(Beginning of Source records)

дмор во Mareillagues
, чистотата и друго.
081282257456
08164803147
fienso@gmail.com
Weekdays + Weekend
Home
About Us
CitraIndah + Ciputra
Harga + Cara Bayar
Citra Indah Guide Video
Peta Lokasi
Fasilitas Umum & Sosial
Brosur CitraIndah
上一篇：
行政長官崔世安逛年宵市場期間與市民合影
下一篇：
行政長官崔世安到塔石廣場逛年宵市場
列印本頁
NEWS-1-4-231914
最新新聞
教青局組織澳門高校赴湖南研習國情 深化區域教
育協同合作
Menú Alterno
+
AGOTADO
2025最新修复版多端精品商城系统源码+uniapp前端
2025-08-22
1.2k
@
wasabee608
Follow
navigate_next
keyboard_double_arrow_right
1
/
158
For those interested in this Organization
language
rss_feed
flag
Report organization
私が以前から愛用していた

(End of Source records)
(Beginning of Source records)

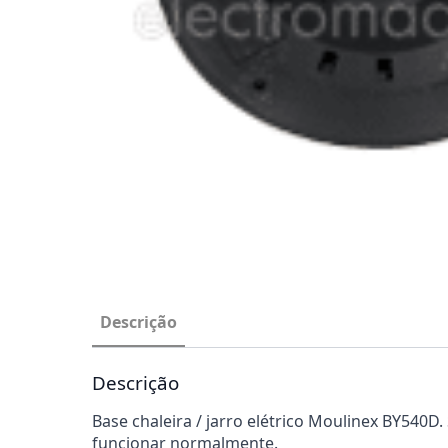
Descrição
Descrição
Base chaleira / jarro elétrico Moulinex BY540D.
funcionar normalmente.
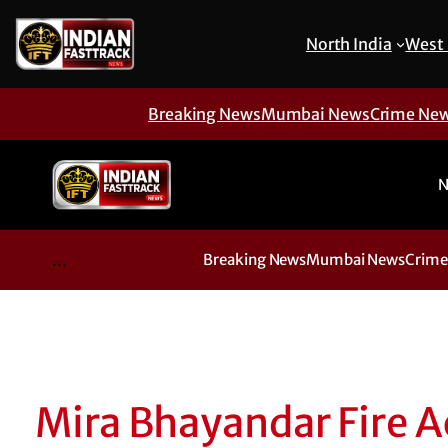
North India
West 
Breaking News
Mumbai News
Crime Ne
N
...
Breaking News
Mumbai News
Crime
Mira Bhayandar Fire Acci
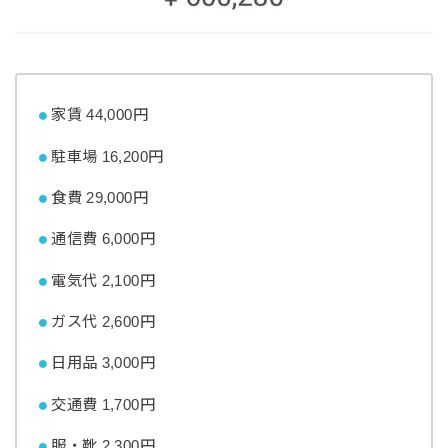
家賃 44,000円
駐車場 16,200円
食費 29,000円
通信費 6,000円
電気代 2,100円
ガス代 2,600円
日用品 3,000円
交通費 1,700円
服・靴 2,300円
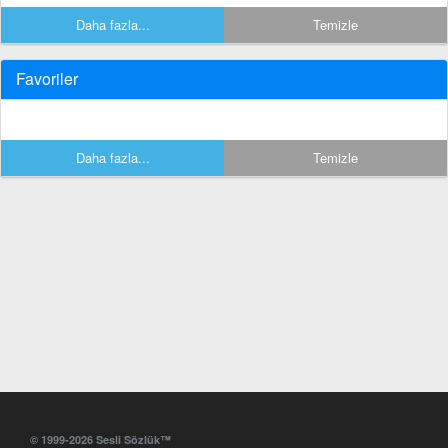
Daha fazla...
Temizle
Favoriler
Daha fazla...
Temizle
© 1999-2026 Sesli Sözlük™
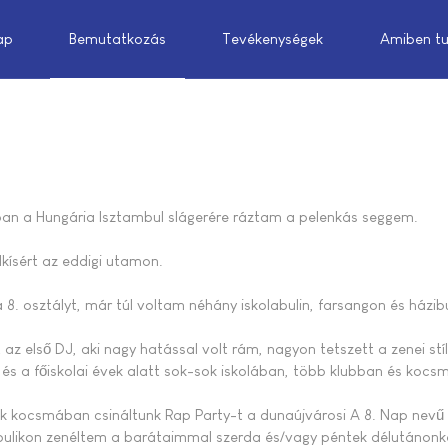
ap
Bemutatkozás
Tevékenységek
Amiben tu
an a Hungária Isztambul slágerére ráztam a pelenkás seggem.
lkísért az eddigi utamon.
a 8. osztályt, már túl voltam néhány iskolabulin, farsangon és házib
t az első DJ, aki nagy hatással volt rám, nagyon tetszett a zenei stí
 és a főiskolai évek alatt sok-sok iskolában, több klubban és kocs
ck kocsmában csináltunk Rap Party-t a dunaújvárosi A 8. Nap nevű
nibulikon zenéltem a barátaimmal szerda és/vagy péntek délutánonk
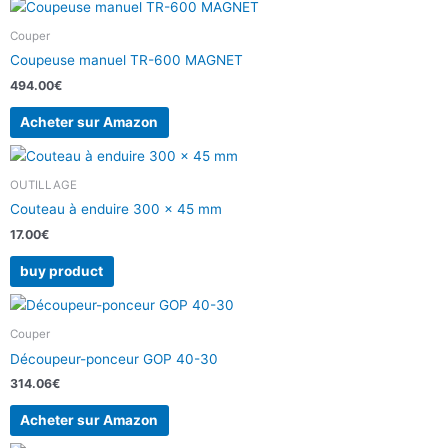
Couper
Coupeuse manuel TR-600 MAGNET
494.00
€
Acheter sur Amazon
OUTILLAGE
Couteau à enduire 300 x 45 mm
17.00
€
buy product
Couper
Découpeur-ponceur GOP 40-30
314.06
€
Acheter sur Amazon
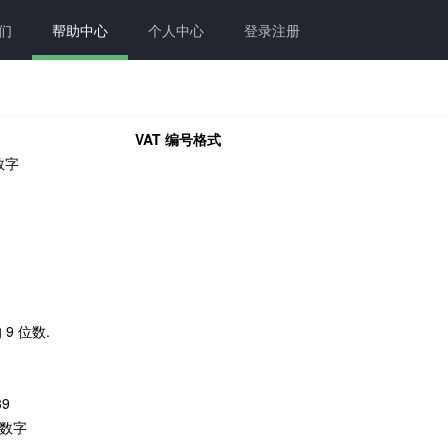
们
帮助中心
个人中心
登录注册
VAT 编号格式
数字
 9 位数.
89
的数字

(End of Source records)

● Task prompt
Only the lines above from the one with "navigate_next" through the one with "私が以前から愛用していた" should be duplicated, character for character.

● Output of the task
navigate_next
keyboard_double_arrow_right
1
/
158
For those interested in this Organization
language
rss_feed
flag
Report organization
私が以前から愛用していた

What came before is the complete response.